### EXERCISE
Your answer should be only the lines below from the one with "现实中的猞猁，电影精准还原了猞猁的外形特征，并将其" to the one with "生上扬的嘴角，被塑造成能用微笑治愈他人的心理治疗", repeated exactly, ends included.

### TASK DATA
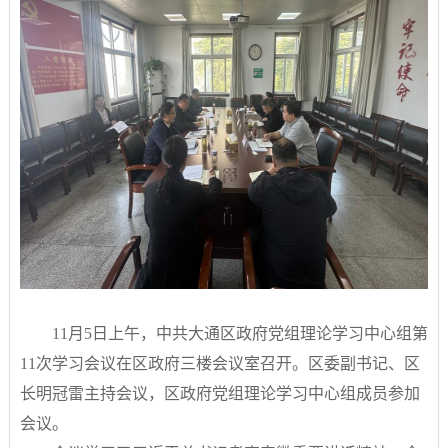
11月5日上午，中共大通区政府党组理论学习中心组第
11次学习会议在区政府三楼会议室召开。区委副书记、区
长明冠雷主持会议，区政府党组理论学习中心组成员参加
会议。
* * *
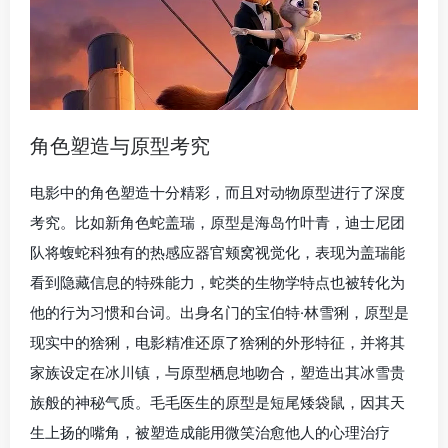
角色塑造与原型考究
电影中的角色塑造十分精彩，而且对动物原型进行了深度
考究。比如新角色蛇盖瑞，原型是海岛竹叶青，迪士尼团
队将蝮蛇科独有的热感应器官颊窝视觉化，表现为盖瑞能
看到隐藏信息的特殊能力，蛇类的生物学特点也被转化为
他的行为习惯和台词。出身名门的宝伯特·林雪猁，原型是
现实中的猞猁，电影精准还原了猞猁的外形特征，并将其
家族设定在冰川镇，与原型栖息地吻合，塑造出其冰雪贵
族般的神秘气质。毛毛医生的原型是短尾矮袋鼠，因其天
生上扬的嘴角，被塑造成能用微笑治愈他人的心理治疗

### SOLVED EXERCISE
现实中的猞猁，电影精准还原了猞猁的外形特征，并将其
家族设定在冰川镇，与原型栖息地吻合，塑造出其冰雪贵
族般的神秘气质。毛毛医生的原型是短尾矮袋鼠，因其天
生上扬的嘴角，被塑造成能用微笑治愈他人的心理治疗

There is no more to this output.